While she doesn’t have experience in ASU student government, Presidential candidate Erika Green said she has enough experience from working with the Arizona Students’ Association to start making a difference. And what she and her ticket lack in knowledge, they make up for in new ideas.

On the other hand, USGD President Joseph Grossman said his experience this year will allow him to start fighting for students immediately, while Green would take “a semester and a half” to be brought up to speed. Grossman also said he has a close relationship with many movers and shakers at the Arizona Capitol and around ASU, so he immediately knows who to go to for a problem.

Sounding a little familiar?

Last year, experience was also key issue during debates. Then-presidential candidates Grossman, Director of Parliamentary Procedures Andres Cano and Diana Inzunza said they had enough experience to get the job done.

Cano’s experience was legislatively based. He had been a Freshman Senator and recently returned from an internship in Washington D.C. working with legislators.

Grossman said he was prepared for the job because of his contacts with lobbyists and legislators at the Capitol.

Inzunza had some experience in student government in high school, but was billed as the candidate who would bring a freshness of ideas to the campus.

Last year, Grossman won with 53 percent of the vote, Cano came in second with 39 percent and Inzunza only brought in 8 percent.

Point(s) of Information

  • Several members of the 2011 Downtown student government were in the audience Tuesday night: President Christian Vasquez, Director of Public Relations Beth Wischnia and Downtown Arizona Students’ Association Director Abby Wischnia.
  • The format of the debate wasn’t particularly friendly toward back-and-forth discourse between the candidates unless they asked to speak, which Grossman often did. Toward the end, the format became looser, which is when the candidates began getting a little testy.
  • Grossman had a Rick Perry-esque moment during the first question when he forgot the third point of his platform. His platform is the same as it was last year. It took him more than five seconds to remember after several exasperated sighs.

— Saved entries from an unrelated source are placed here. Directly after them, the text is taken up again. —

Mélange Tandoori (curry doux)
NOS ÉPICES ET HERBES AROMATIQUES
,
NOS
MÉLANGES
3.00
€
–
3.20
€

This blunder was surprising considering how seemingly prepared he was for the rest of the debate.
  • Both Grossman and current Vice President of Policy David Bakardjiev had very different debates this year compared to last year. Last year, Grossman was remembered for yelling at the audience, while Bakardjiev’s workout clothes, gallon-jug of water and stumbling comments stuck in the crowd’s mind. To both of their credit, they apparently paid attention to voters from 2011. Bakardjiev came in a shirt and tie and maintained his points well, and while Grossman got noticeably louder during portions of the debate, he never crossed the threshold of yelling.
  • The posture and body language of the two presidential candidates were very different throughout the debate. A later post will look into this.

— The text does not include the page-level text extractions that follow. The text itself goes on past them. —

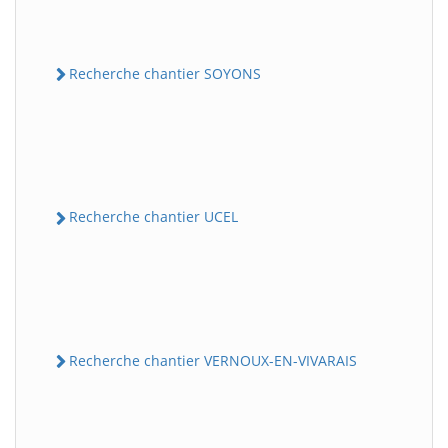
Recherche chantier SOYONS
Recherche chantier UCEL
Recherche chantier VERNOUX-EN-VIVARAIS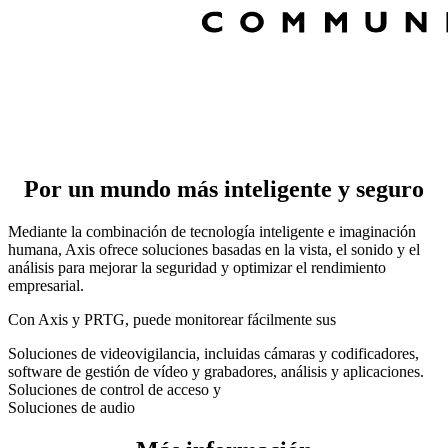
Por un mundo más inteligente y seguro
Mediante la combinación de tecnología inteligente e imaginación
humana, Axis ofrece soluciones basadas en la vista, el sonido y el
análisis para mejorar la seguridad y optimizar el rendimiento
empresarial.
Con Axis y PRTG, puede monitorear fácilmente sus
Soluciones de videovigilancia, incluidas cámaras y codificadores,
software de gestión de vídeo y grabadores, análisis y aplicaciones.
Soluciones de control de acceso y
Soluciones de audio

Point of Personal Privilege

One of my favorite parts of the debate didn’t involve the candidates. Standing in the back, it was often more entertaining to listen to the points and then watch the reactions of students sitting near me.

Some particularly intriguing reactions were from Barrett, the Honors College Sen. Jessica Boehm.

Boehm’s self-described grimaces often occurred while Grossman discussed his working relationship with the other members of USGD, specifically the senators.

Grossman’s comments ranged from his need to micromanage many initiatives USGD starts to how much he individually has done in uniting the four ASU campuses.

Boehm is the co-chair of the Universal Committee and has worked heavily throughout the semester on the universal constitution.

“When people take credit for things I do, it rubs me the wrong way,” Boehm said after the debate.

Since I was in the back, I didn’t see the reactions of any other senators, but several times during the debate USGD members would clap after Grossman’s answer to a question. This prompted a scolding from Director of Administration Rudy Rivas, who was moderating the debate.